Maluf tem 18 imóveis penhorados pela Justiça por uso indevido de verba pública

Ex-prefeito foi condenado a devolver aproximadamente R$ 417 milhões incluindo juros e correção monetária

A Justiça de São Paulo determinou a penhora de 18 imóveis do ex-prefeito Paulo Maluf, de 93 anos, incluindo uma mansão de mais de mil metros quadrados localizada na praia da Enseada, no Guarujá (SP). O valor venal da propriedade, situada na avenida Miguel Estefano, é estimado em R$ 2,7 milhões, conforme a referência utilizada para o cálculo do IPTU em 2024.

Como informa o UOL, as penhoras foram decididas em três sentenças proferidas a partir de dezembro, em um processo em que Maluf foi condenado a devolver aproximadamente R$ 417 milhões aos cofres públicos, incluindo juros e correção monetária.

Ao assumir a administração municipal em 1993, Maluf passou a usar como marca da sua gestão um trevo de quatro folhas em forma de corações, o mesmo símbolo da sua campanha eleitoral.
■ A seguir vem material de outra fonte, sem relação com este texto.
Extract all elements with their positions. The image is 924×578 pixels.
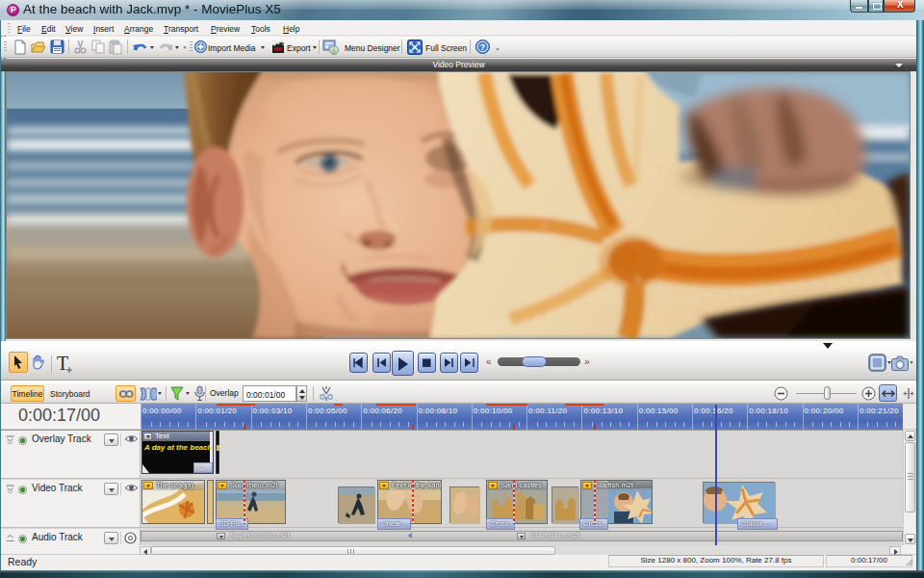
svg-text:?: ? [480, 42, 486, 52]
svg-text:T: T [57, 354, 68, 374]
Só havia uma diferença: na prefeitura, ele agregou um vaso ao trevo e a frase “São Paulo Crescendo”. Foi então acusado pelo vereador Maurício Faria (PT) de fazer promoção pessoal com dinheiro público.

O juiz que analisou o caso afirmou que a associação entre a imagem de Maluf e a promoção pessoal era “instantânea” e violava princípios da moralidade e impessoalidade.

Maluf recorreu da sentença, argumentando que o símbolo utilizado durante sua gestão não era de caráter pessoal, mas sim impessoal. Ele alegou que o processo tinha conotação política, sendo aberto por um vereador que visava especulação política. O recurso, no entanto, foi rejeitado, e a condenação se tornou definitiva em 2007, após ter transitado em julgado.

Condenação original tem quase 31 anos

A penhora foi necessária, pois Maluf ainda não havia devolvido os valores, considerando os juros e a correção monetária. A condenação original ocorreu em abril de 1994, há quase 31 anos, e remonta a acusações de promoção pessoal com recursos públicos, originadas de sua administração municipal iniciada em 1993.

O processo foi instaurado pelo então vereador Maurício Faria (PT), que denunciou Maluf por utilizar o trevo de quatro folhas, símbolo de sua campanha eleitoral, como marca de sua gestão. A única modificação foi a adição de um vaso ao trevo e a frase “São Paulo Crescendo”.

A seguir, estão listados alguns dos imóveis penhorados:

Mansão na praia da Enseada, Guarujá (1.104 m²).

Imóveis em São Paulo nas ruas Carneiro da Cunha, Augusta, e Xavier de Toledo.

Terrenos em Itaquera, Parelheiros e M’Boi Mirim, além de várias propriedades na capital paulista e no Guarujá.